Activity
Write out each line of the entries below that holds the word "garaži".

Material for the task
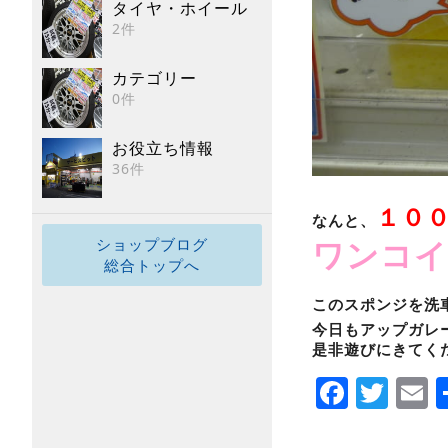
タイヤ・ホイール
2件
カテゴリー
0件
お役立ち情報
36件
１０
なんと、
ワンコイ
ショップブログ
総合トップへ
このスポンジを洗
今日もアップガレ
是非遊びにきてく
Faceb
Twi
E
---
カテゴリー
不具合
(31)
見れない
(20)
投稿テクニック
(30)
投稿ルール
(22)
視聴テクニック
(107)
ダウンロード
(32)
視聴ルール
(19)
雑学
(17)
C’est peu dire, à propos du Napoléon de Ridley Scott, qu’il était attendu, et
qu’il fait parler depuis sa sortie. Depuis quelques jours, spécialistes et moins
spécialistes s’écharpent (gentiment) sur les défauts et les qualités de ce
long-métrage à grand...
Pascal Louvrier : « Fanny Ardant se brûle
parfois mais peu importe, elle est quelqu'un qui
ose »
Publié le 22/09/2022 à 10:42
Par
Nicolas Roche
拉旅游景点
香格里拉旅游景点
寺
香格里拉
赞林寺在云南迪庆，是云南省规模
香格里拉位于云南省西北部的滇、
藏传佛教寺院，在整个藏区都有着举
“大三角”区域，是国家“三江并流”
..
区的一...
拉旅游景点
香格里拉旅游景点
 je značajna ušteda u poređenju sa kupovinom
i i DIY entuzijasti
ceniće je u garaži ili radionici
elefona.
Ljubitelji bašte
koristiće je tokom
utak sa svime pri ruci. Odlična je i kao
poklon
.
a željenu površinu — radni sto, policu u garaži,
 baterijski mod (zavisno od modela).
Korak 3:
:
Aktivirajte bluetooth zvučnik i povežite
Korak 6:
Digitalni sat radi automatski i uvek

Your response
ceniće je u garaži ili radionici
a željenu površinu — radni sto, policu u garaži,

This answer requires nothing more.